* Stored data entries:

======

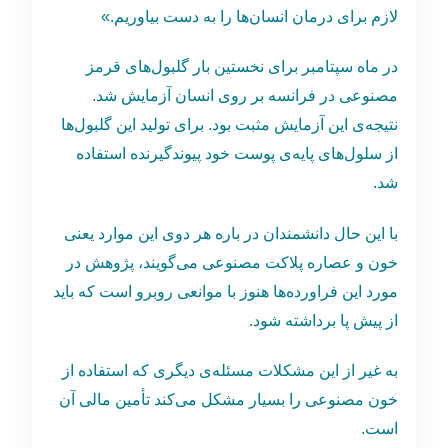
لازم برای درمان انسا‌ن‌ها را به دست بیاوریم.»
در ماه سپتامبر برای نخستین بار گلبول‌های قرمز
مصنوعی در فرانسه بر روی انسان آزمایش شد.
نتیجه‌ی این آزمایش مثبت بود. برای تولید این گلبول‌ها
از سلول‌های پایه‌ی پوست خود پیوندگیرنده استفاده
شد.
با این حال دانشمندان در باره هر دوی این موارد یعنی
خون و عصاره پلاکت مصنوعی می‌گویند، پژوهش در
مورد این فراورده‌ها هنوز با موانعی روبرو است که باید
از پیش پا برداشته شود.
به غیر از این مشکلات مسئله‌ی دیگری که استفاده از
خون مصنوعی را بسیار مشکل می‌کند تأمین مالی آن
است.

======

* REQUIRED WORK: Your task for the entries above: copy exactly the span starting with the line with "نتیجه‌ی این آزمایش" and going on through the line with "مورد این فراورده‌ها", both lines included, and nothing else.

* REPLY:
نتیجه‌ی این آزمایش مثبت بود. برای تولید این گلبول‌ها
از سلول‌های پایه‌ی پوست خود پیوندگیرنده استفاده
شد.
با این حال دانشمندان در باره هر دوی این موارد یعنی
خون و عصاره پلاکت مصنوعی می‌گویند، پژوهش در
مورد این فراورده‌ها هنوز با موانعی روبرو است که باید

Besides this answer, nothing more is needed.